US Obsession with flawed healthcare

One of the things that constantly bewilders me is the fascination people have with a fundamentally flawed “healthcare” system that exists in this country.

It’s widely known that US healthcare is unfair, unbalanced, biased, and generally not up to the level that people would like to think of it. But this isn’t a sociali[sz]ed medicine rant. I’ll save my ranting about how many poor people (including children, thanks to GWB) must suffer at the hands of the haves, because nobody wants to pay just a little bit more tax for a system that is actually fair (I believe in capitalism, but capitalism that works – i.e. everyone gets education and healthcare on some basic level without having to go begging), for another day. Nobody listens to my arguments anyway.

This is a rant about the healthcare industry. You know, the one that owns TV advertising. The one that would sell its own grandmother just to make a fast buck…”selling your own grandmother isn’t for everyone, my doctor says I should”…yada yada yada. Every ten minutes. They annoy me trying to convince me that I need medication that I don’t, then they get upset when they have to settle record lawsuits with people who bought what they said. I don’t expect them to be impartial, nor do I expect many US doctors to offer entirely impartial advice (not with how they are funded), but I would like there to be some balls to organizations supposedly overseeing this little circus, worth billions annually. It’s so frustrating.

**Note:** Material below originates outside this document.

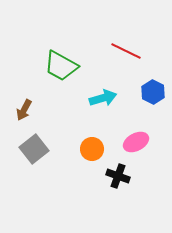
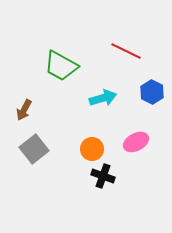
blue hexagon: moved 1 px left
black cross: moved 15 px left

You know what really pisses me off even more? Seeing commercials for big-pharma and how it’s helping people get more access to medication. No it’s not. Big pharma doesn’t want social medicine, or any of the alternatives, if it can ever possibly avoid having it. So they plough just enough money into (good for PR…and great for TV advertising) campaigns to plug enough of the problem that the masses will think they’re doing everyone a favor. It’s extremely disturbing. In many countries, such practices might get called out for what they really are – and certainly a lot of the TV commercials I see would likely be banned under various false-advertising legislation.

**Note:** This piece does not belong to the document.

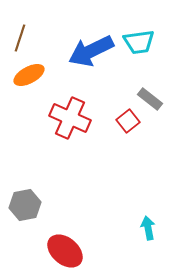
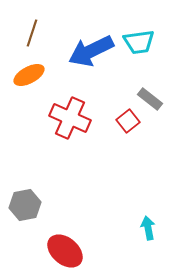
brown line: moved 12 px right, 5 px up
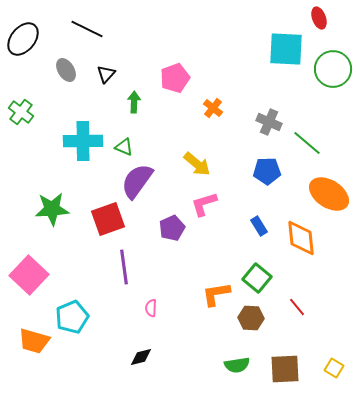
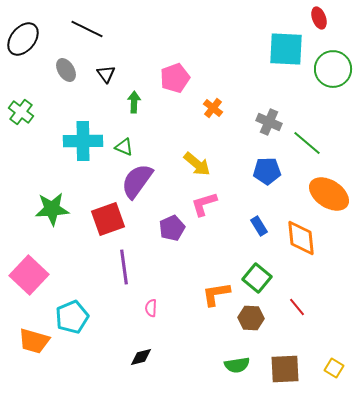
black triangle: rotated 18 degrees counterclockwise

Rant over, until the next time I don’t skip over one medical commercial too many and even my PVR doesn’t save readers from hearing about it. I dearly love this country, don’t get me wrong (I don’t want to go back to the other King George), but that doesn’t mean that I don’t have opinions about how to make it better ;-)

Jon.

One Response to “US Obsession with flawed healthcare”

  1. “[...] nobody wants to pay just a little bit more tax for a system that is actually fair [...]“

    I live in a country where the State constantly uses the “let’s charge a bit more taxes to solve this problem” technique (including but not limited to healthcare problems) and this never worked.